I'm actually reading two food books right now. The one I wrote about the other day and one called Julie and Julia: My Year of Cooking Dangerously. In order to stave off her biological clock and an impending nervous breakdown, Julie Powell (this is a true story, by the way) decided to cook every recipe - that's 524 - in Julia Child's seminal Mastering the Art of French Cooking. Hilarity, obscenities, offal and 10 pounds of butter induced weight gain ensue.
Anyway, it's been a really enjoyable book, and I'm sorry that I'm down to the last few pages. Although now I can comfort myself with her newest memoir, Cleaving: A Story of Marriage, Meat and Obsession. French cooking mastered, she goes on to try her hand at butchery.

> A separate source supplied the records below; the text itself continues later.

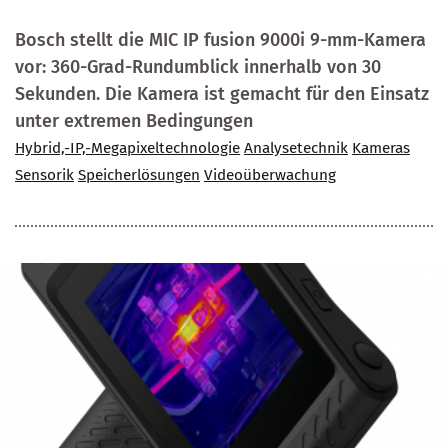
Bosch stellt die MIC IP fusion 9000i 9-mm-Kamera
vor: 360-Grad-Rundumblick innerhalb von 30
Sekunden. Die Kamera ist gemacht für den Einsatz
unter extremen Bedingungen
Hybrid,-IP,-Megapixeltechnologie
Analysetechnik
Kameras
Sensorik
Speicherlösungen
Videoüberwachung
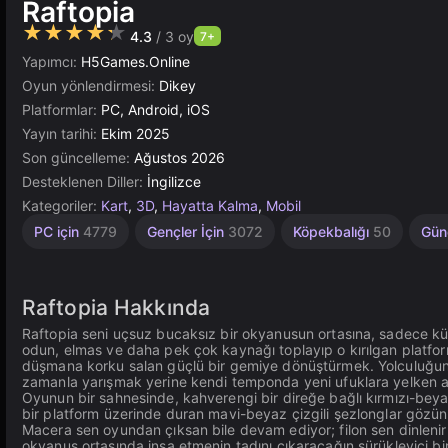
Raftopia
★★★★★
4.3
/ 3 oy
7+
Yapımcı:
H5Games.Online
Oyun yönlendirmesi:
Dikey
Platformlar:
PC, Android, iOS
Yayın tarihi:
Ekim 2025
Son güncelleme:
Ağustos 2026
Desteklenen Diller:
İngilizce
Kategoriler:
Kart
,
3D
,
Hayatta Kalma
,
Mobil
Sonsuz
Sevimli
Masaüstü
Bağımsız
Yüksek
Basit
Tarayıcı
Rus
PC için
4779
Gençler İçin
3072
Köpekbalığı
50
Gün
1796
1571
Kaliteli
2846
5019
848
1217
5168
3569
Raftopia Hakkında
Raftopia seni uçsuz bucaksız bir okyanusun ortasına, sadece küç
odun, elmas ve daha pek çok kaynağı toplayıp o kırılgan platfor
düşmana korku salan güçlü bir gemiye dönüştürmek. Yolculuğun
zamanla yarışmak yerine kendi temponda yeni ufuklara yelken 
Oyunun bir sahnesinde, kahverengi bir direğe bağlı kırmızı-beya
bir platform üzerinde duran mavi-beyaz çizgili şezlonglar gözü
Macera sen oyundan çıksan bile devam ediyor; filon sen dinleni
okyanus ortasında inşa etmenin tadını çıkaracağın sürükleyici b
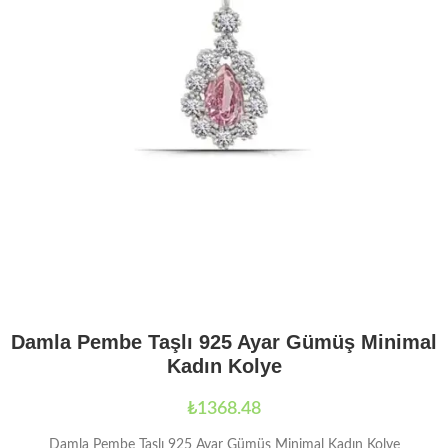
Damla Pembe Taşlı 925 Ayar Gümüş Minimal
Kadın Kolye
₺
1368.48
Damla Pembe Taşlı 925 Ayar Gümüş Minimal Kadın Kolye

So, as I said, an enjoyable read. It's not rocket science, or food science for that matter, just a little peek into a year in someone's life when they decide to do something a little crazy. But then there's this thought, and it takes the whole thing to a new level (for me at least):
I knew this because for nearly eleven months Julia had resided in my brain, in those drafty, capacious, hopeful apartments where the ghost of Santa Claus still placidly rattled about, along with my watchfully dead grandmother, and reincarnation and magic and everything else that couldn't survive out in the brighter hard highways of my mean metropolitan mind.
So lovely and real and universal. I'm sure we all have these places in us. Harry Potter, my alternate existence as a hippie in a yurt, the idea of soul mates and karma happily wander around in mine.